IRA offers disarmament move
BELFAST, Northern Ireland (AP) – Going further than ever toward disarmament, the Irish Republican Army has agreed on a secret method for getting rid of its weapons – but offered no commitment on when it would start, an independent commission announced Monday.
The governments of Britain and Ireland called it a breakthrough and urged leaders of Northern Ireland’s major Protestant party, the Ulster Unionists, to drop their threat to scuttle the province’s Catholic-Protestant administration this weekend.
The disarmament commission, led by Canadian Gen. John de Chastelain, said it agreed not to reveal the IRA’s method of disarming.
But, it emphasized, ”based on our discussions with the IRA representative, we believe that this proposal initiates a process that will put arms completely and verifiably beyond use.”
Deep divisions and suspicions within Protestant ranks, however, left the survival of Northern Ireland’s power-sharing government in doubt.
Ulster Unionist Party leader David Trimble noted that his central demand – an actual start to ”decommissioning” IRA weapons – appeared no clearer.
”We’re glad to see that the IRA has taken a significant step toward decommissioning, but it hasn’t actually begun decommissioning, and of course we want to see that happen,” said Trimble, who triggered the political crisis by resigning last month as the senior Protestant in the Northern Ireland administration.
After meeting with leaders of his party, Trimble struck a harder line, saying the party opposed Britain’s plans to grant an amnesty to IRA members wanted for crimes in Northern Ireland. That was part of a wider package Britain presented last week.
Trimble said he wouldn’t seek re-election as the administration’s ”first minister” unless the disarmament commission confirmed that the IRA had begun scrapping weapons in the coming week.
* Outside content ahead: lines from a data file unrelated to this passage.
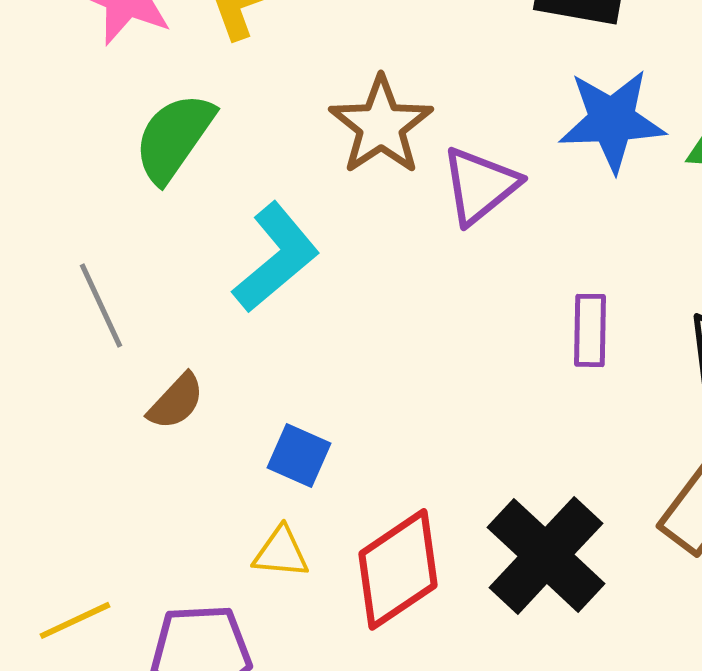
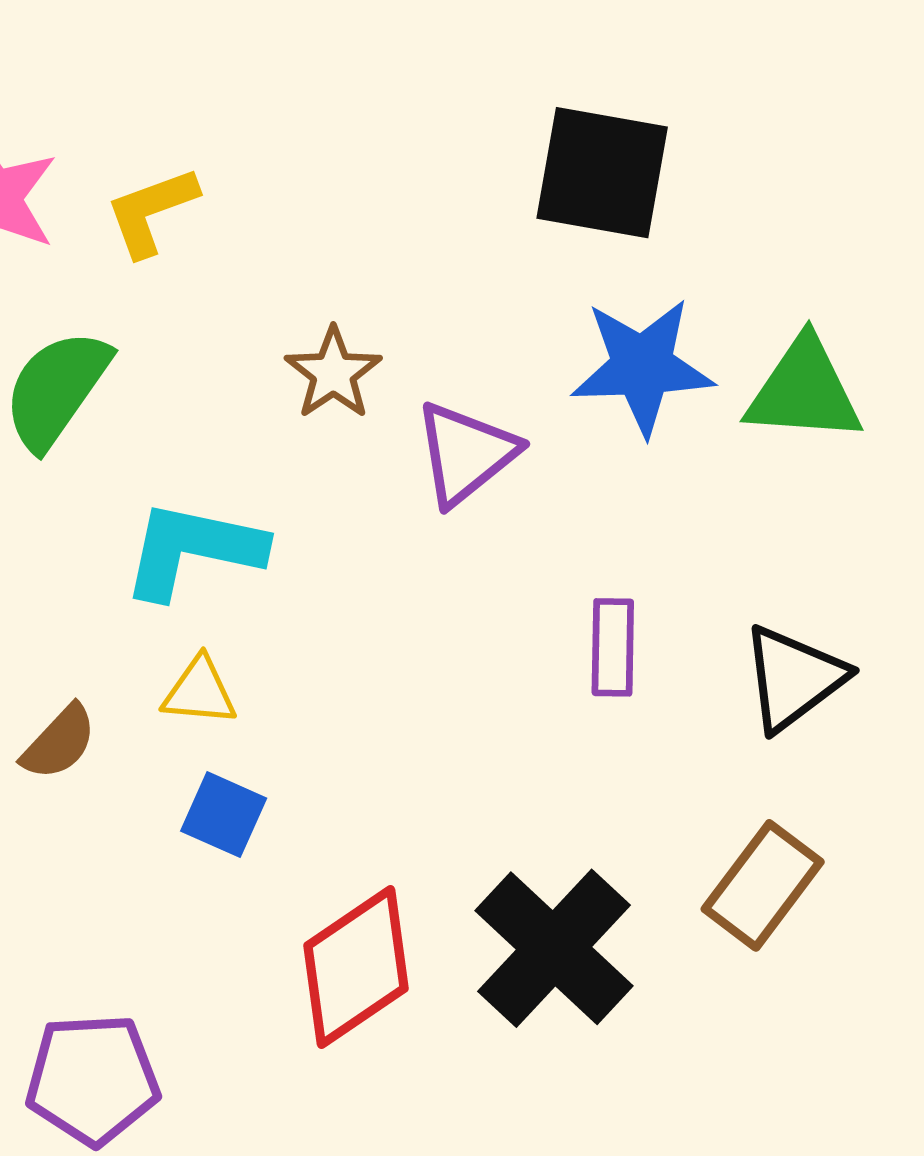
brown star: (381, 125) -> (333, 373), size x0.7
cyan L-shape: (276, 257) -> (193, 550), turned -128
yellow triangle: (281, 552) -> (200, 691), moved

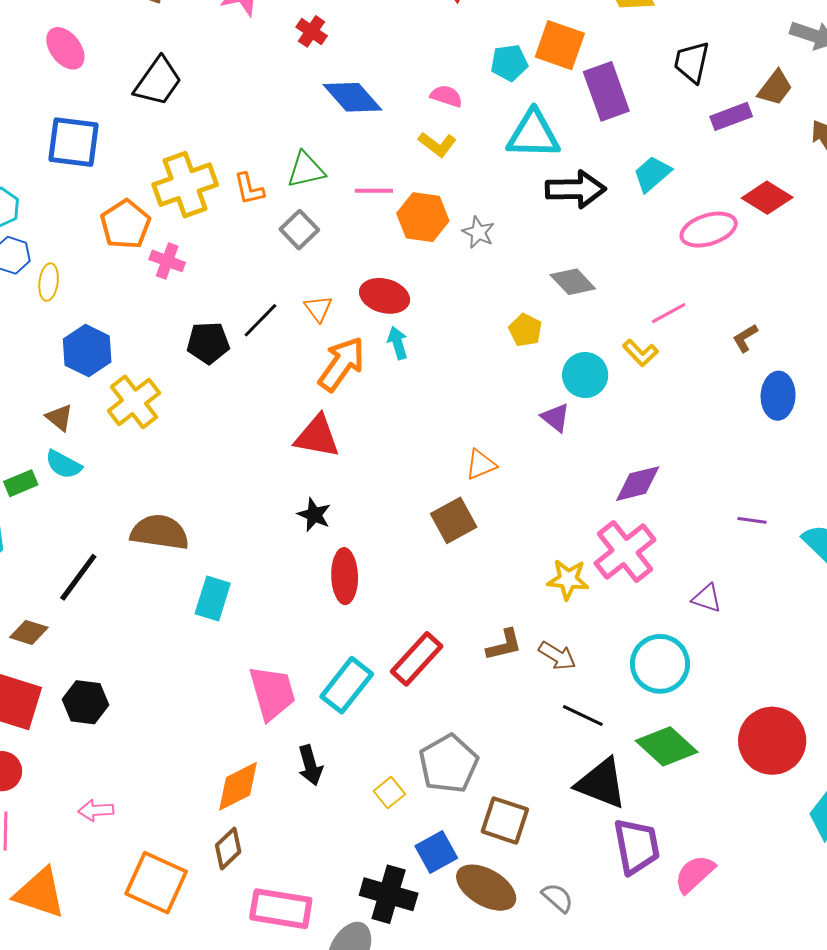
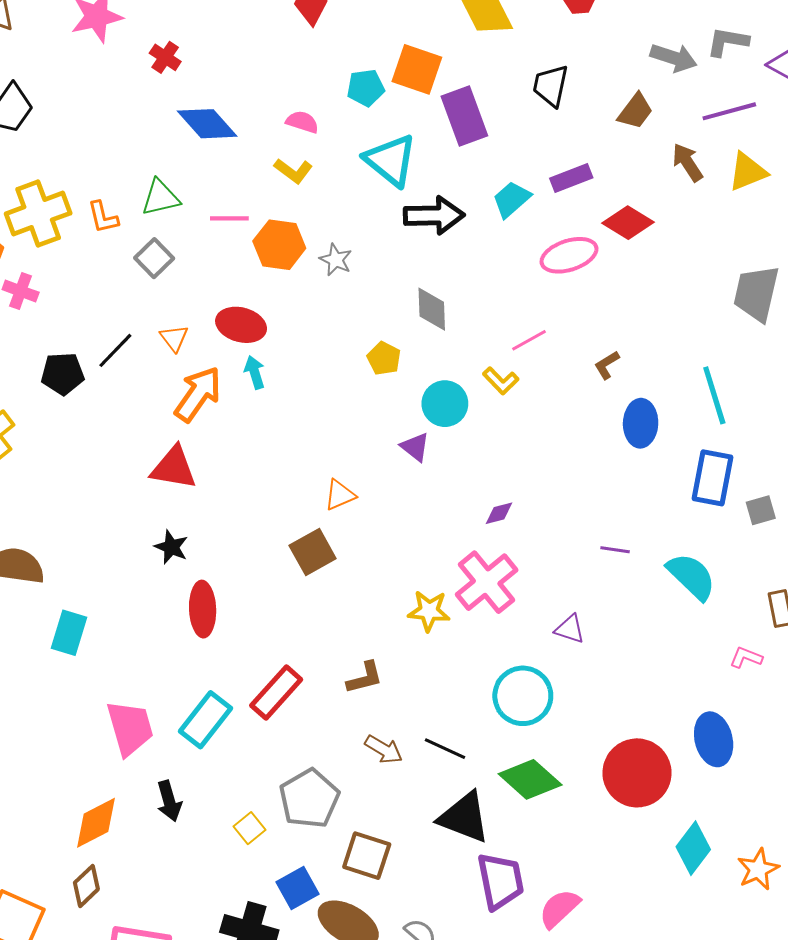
purple rectangle: (731, 116) -> (571, 178), moved
cyan triangle: (533, 134) -> (391, 160), turned 38
gray diamond: (573, 282) -> (432, 309), turned 42
purple diamond: (638, 484) -> (499, 513), size x0.6
brown arrow: (557, 656) -> (384, 749), moved

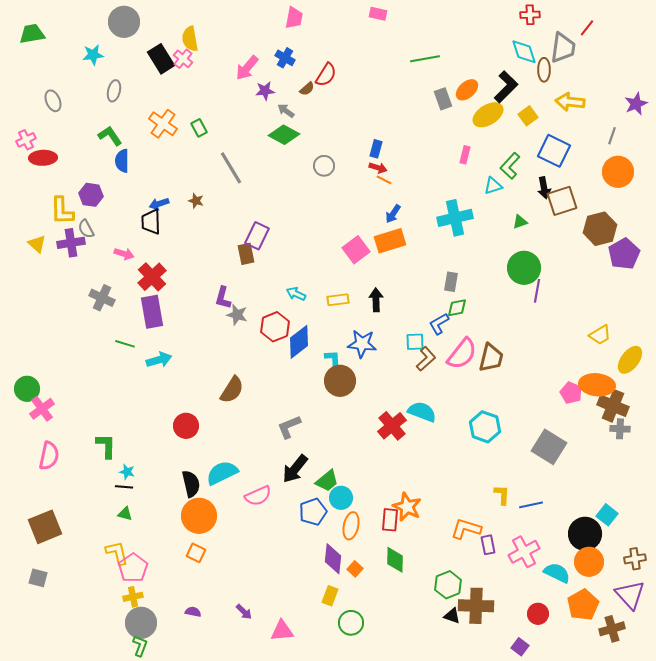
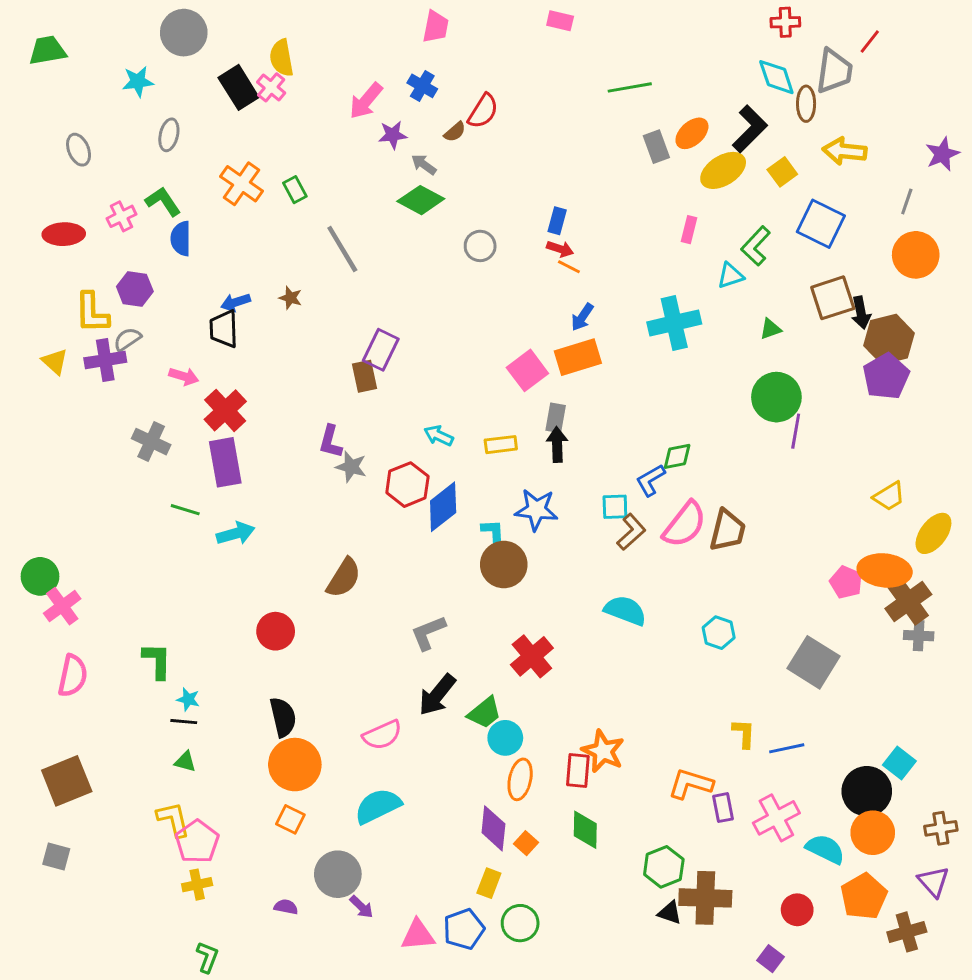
pink cross: (26, 140) -> (122, 216), moved
black arrow: (544, 188) -> (861, 313), moved
gray semicircle: (86, 229) -> (127, 339), turned 84
purple pentagon: (624, 254) -> (886, 376), moved
gray rectangle: (451, 282) -> (556, 418), moved
brown cross: (613, 406) -> (908, 602), turned 32
red cross: (392, 426) -> (532, 656), moved
cyan hexagon: (485, 427) -> (719, 633), size x0.7
cyan semicircle: (222, 473) -> (378, 806), moved
blue pentagon: (313, 512) -> (464, 929), moved
purple triangle: (630, 595) -> (933, 882), size x0.7
gray circle: (141, 623) -> (338, 874), moved

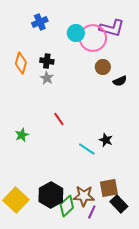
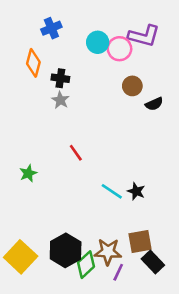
pink circle: (93, 38) -> (119, 49), size x0.7
orange diamond: (21, 63) -> (33, 63), moved
black star: (106, 140) -> (136, 191), moved

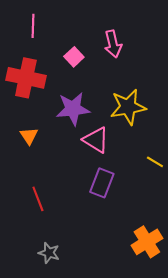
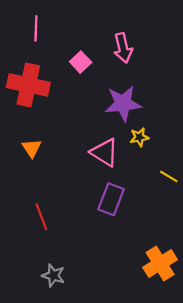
yellow star: (128, 107) -> (139, 137), moved, size x0.5
purple star: (73, 109) -> (123, 103), moved

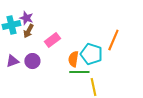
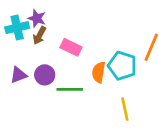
pink rectangle: (52, 40) -> (71, 47), turned 63
green line: (79, 72) -> (70, 89), moved

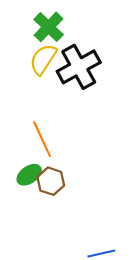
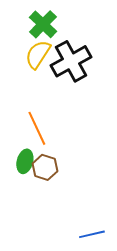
green ellipse: (29, 175) -> (25, 161), turned -40

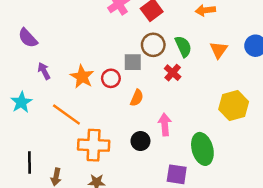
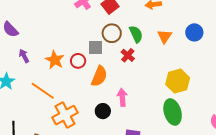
orange semicircle: (137, 98) -> (99, 76), size x1.5
orange cross: (94, 145) -> (65, 115), turned -30
green ellipse: (202, 149) -> (173, 112), moved

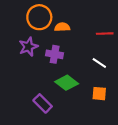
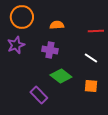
orange circle: (39, 17) -> (22, 17), moved
purple star: (28, 47) -> (16, 45), moved

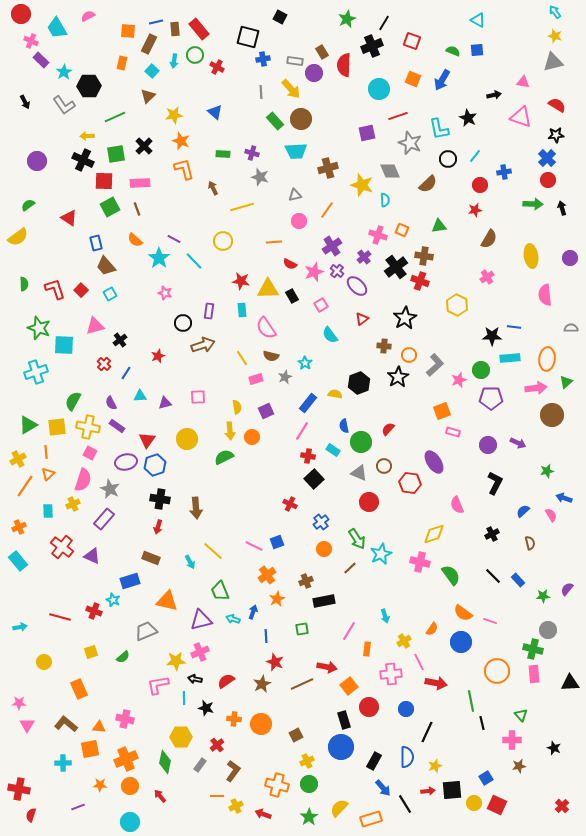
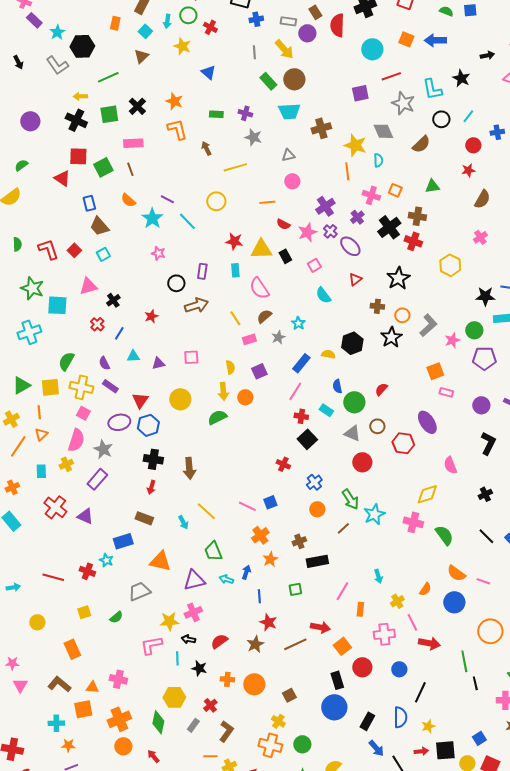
blue arrow: (442, 80) -> (435, 40), turned 60
yellow star: (174, 115) -> (182, 46), moved, turned 30
red square: (104, 181) -> (78, 156), moved
orange line: (327, 210) -> (347, 171), moved, turned -42
brown semicircle: (271, 356) -> (264, 316), turned 126
yellow cross: (307, 761) -> (278, 721), moved, turned -32
orange star: (100, 785) -> (68, 745), moved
If no Ulster Unionist fills the top post, the law requires Britain to suspend or dissolve the local administration by Monday.
The Democratic Unionists, hard-line Protestants who joined the power-sharing government despite opposing the peace pact, said after meeting the Canadian general that he had been conned.
”We asked him: Where would the IRA decommission, how would it decommission, and most importantly when? He said he didn’t know the answer to where or when. As to how, he said if it eventually did happen, it would all be kept completely secret from the public,” said Ian Paisley, the Democratic Unionist leader.
Paisley said de Chastelain had told him he met the IRA negotiator Sunday at a location kept secret from the general himself. ”I can’t depend on a man who doesn’t know where he is or who he’s even talking to,” Paisley said.
De Chastelain’s office declined requests to comment beyond the commission’s three-sentence statement.
Sinn Fein leader Gerry Adams dismissed Protestant complaints.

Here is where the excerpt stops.